* **WHAT THE TASK ASKS**: In the records below, the line with "auf einen Fokus" opens the range and the line with "KI-generiert" closes it; print that range exactly and nothing else.

* **DATASET RECORDS**:
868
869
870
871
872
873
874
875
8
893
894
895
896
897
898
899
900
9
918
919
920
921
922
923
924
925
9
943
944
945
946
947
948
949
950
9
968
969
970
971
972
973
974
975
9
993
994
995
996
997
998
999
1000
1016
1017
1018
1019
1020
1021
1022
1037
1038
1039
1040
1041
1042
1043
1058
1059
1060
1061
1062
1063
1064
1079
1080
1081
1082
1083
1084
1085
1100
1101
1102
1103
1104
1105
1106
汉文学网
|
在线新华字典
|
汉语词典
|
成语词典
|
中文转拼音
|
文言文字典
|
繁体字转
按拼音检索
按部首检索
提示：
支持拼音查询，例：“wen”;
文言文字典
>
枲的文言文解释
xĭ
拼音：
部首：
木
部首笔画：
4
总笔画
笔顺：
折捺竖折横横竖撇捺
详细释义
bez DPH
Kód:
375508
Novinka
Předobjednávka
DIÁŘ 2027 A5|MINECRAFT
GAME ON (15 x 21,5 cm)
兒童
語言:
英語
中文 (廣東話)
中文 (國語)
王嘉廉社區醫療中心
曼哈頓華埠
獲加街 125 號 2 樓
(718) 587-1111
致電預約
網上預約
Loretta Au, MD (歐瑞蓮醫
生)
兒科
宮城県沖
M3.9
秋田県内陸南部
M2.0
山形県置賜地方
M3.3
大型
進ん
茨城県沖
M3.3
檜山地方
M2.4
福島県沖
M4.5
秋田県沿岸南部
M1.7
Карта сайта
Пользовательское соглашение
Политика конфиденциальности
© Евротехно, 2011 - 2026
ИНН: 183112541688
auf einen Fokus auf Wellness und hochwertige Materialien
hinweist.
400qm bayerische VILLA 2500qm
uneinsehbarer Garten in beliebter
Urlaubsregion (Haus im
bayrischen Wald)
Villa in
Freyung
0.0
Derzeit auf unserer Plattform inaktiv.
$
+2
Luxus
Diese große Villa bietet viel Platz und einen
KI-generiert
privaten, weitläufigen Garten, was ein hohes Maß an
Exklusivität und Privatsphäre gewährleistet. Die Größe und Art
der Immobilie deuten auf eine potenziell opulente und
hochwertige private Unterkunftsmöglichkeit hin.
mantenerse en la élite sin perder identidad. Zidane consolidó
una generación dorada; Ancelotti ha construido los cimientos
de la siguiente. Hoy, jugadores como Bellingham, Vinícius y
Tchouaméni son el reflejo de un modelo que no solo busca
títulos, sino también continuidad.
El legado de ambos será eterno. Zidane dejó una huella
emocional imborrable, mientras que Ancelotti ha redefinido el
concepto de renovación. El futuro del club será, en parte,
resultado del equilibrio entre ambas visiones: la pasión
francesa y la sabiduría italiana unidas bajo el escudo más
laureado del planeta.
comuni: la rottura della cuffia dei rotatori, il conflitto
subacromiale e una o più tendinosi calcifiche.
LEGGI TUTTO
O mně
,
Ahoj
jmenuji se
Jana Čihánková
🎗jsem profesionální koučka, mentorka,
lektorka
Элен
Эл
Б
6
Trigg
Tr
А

* * *

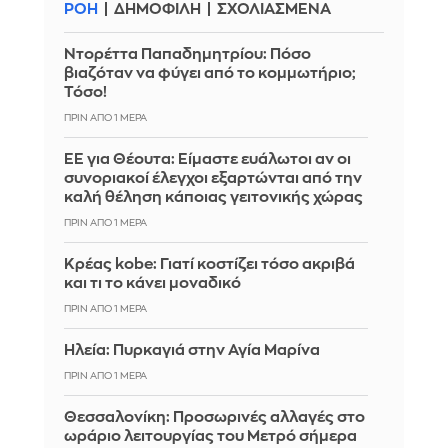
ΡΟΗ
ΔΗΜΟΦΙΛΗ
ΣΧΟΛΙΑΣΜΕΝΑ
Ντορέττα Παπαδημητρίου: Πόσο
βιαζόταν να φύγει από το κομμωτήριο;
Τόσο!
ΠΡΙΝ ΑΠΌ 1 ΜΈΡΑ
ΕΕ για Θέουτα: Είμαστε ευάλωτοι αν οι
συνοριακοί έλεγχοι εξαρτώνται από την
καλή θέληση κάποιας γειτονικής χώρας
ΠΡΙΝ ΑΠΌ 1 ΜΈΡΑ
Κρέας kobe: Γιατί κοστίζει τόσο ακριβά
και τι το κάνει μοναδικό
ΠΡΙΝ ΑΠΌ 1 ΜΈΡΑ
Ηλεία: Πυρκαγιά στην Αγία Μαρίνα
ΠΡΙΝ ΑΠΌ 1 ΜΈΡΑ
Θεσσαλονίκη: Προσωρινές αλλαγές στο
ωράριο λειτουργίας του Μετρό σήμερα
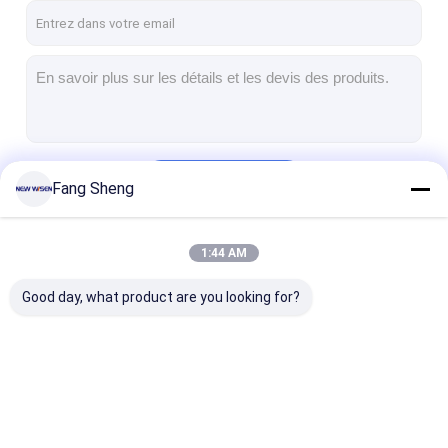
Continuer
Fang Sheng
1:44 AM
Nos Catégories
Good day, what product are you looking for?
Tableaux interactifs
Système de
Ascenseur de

--

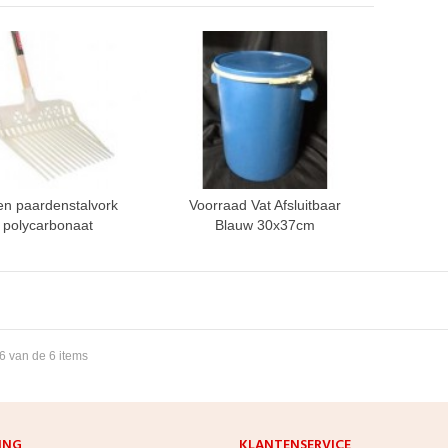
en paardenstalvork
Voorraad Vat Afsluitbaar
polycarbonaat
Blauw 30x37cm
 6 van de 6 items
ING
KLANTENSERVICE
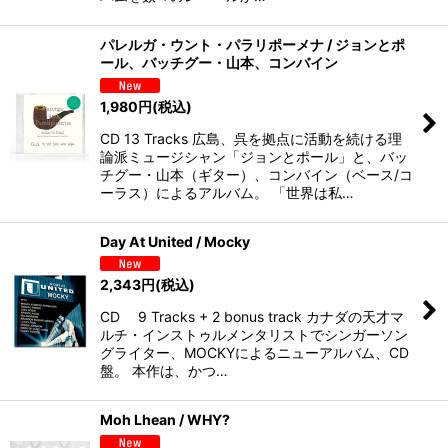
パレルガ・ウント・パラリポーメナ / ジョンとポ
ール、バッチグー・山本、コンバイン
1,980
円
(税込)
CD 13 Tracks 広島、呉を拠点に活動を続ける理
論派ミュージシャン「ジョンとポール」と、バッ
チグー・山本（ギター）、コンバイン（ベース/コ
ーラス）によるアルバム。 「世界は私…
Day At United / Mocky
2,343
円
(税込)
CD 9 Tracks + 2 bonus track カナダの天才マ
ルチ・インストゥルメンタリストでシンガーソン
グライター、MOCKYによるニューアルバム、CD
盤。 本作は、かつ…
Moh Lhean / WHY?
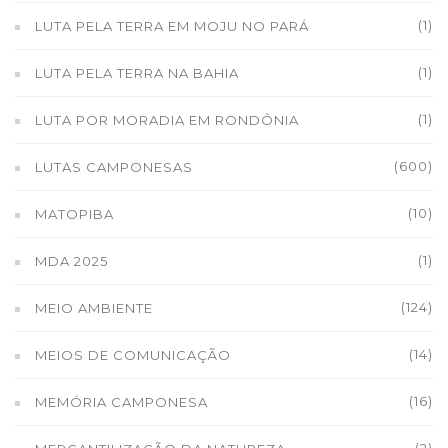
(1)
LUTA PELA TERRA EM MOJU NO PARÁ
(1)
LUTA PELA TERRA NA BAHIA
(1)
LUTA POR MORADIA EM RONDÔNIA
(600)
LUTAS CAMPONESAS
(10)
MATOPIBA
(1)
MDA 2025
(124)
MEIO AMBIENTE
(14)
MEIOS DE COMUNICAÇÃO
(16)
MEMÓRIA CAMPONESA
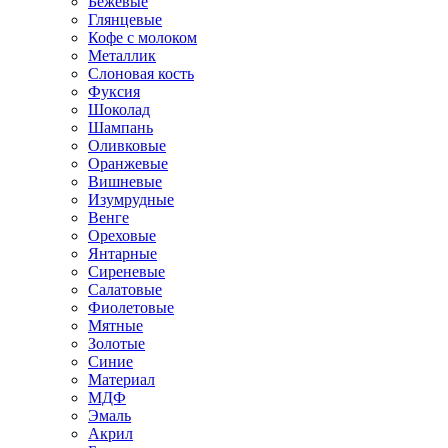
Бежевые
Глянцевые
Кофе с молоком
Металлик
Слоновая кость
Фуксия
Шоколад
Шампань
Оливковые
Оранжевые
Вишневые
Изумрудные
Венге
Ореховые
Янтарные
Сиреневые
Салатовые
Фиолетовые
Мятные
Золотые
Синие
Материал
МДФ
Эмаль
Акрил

* **TASK ANSWER**:
auf einen Fokus auf Wellness und hochwertige Materialien
hinweist.
400qm bayerische VILLA 2500qm
uneinsehbarer Garten in beliebter
Urlaubsregion (Haus im
bayrischen Wald)
Villa in
Freyung
0.0
Derzeit auf unserer Plattform inaktiv.
$
+2
Luxus
Diese große Villa bietet viel Platz und einen
KI-generiert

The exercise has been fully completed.